A cracking set of data arrived on my radar today - the Nielsen Q3 2011 Social Media Report.
The key findings being:
- Social networks and blogs continue to dominate time online, now accounting for nearly a quarter of total time spent on the Internet.
- Social media has grown rapidly - today nearly 4 in 5 active Internet users visit social networks and blogs.
- Close to 40% of social media users access social media content from their mobile phone.
- Social networking apps are the third most-used among smartphone owners.
- Internet users over the age of 55 are driving the growth of social networking through the Mobile internet.
- Although a larger number of women view online video on social networks and blogs men are the heaviest online video users overall streaming more videos and watching them for longer.
- 70% of active online adult social networkers shop online, 12% more likely than the average adult Internet user.
- 53% of active adult social networkers follow a brand, while 32% follow a celebrity
- Across a snapshot of 10 major global markets, social networks and blogs reach over three-quarters of active Internet users.
- Tumblr is an emgering platform with an amazing growth rate.
This is positive news for the social media industry and if we combine that with another interesting article from emarketer As Social Spending Rises, Which Metrics Are CMOs Focusing On? we can start to see a shift in the mentality of the cheque writing CMOs.

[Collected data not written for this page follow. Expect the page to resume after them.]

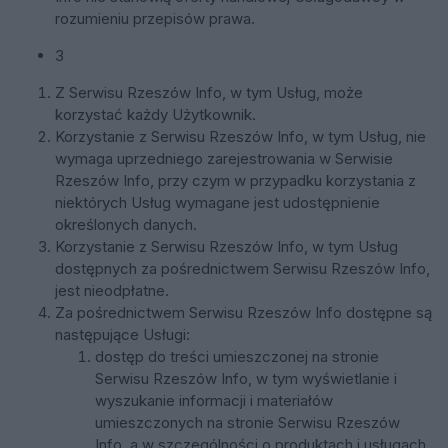
rozumieniu przepisów prawa.
3
Z Serwisu Rzeszów Info, w tym Usług, może
korzystać każdy Użytkownik.
Korzystanie z Serwisu Rzeszów Info, w tym Usług, nie
wymaga uprzedniego zarejestrowania w Serwisie
Rzeszów Info, przy czym w przypadku korzystania z
niektórych Usług wymagane jest udostępnienie
określonych danych.
Korzystanie z Serwisu Rzeszów Info, w tym Usług
dostępnych za pośrednictwem Serwisu Rzeszów Info,
jest nieodpłatne.
Za pośrednictwem Serwisu Rzeszów Info dostępne są
następujące Usługi:
dostęp do treści umieszczonej na stronie
Serwisu Rzeszów Info, w tym wyświetlanie i
wyszukanie informacji i materiałów
umieszczonych na stronie Serwisu Rzeszów
Info, a w szczególności o produktach i usługach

Two highly interesting statistics being:
"As of August 2011, marketers were spending an average of 7.1% of their marketing budgets on social media and planned to increase that to 10.1% in the next 12 months. Within five years, marketers expect social media to account for 17.5% of marketing budgets."
"Meanwhile, use of sales levels as a metric dropped from 17.9% of respondents in 2010 to 13.3% in 2011, and fewer also measured revenue per customer, with only 9.6% of respondents highlighting that option this year, down from 17.2% in 2010."
This shift is good, the move towards a more customer relationship view of social media is a good trend and long may it continue.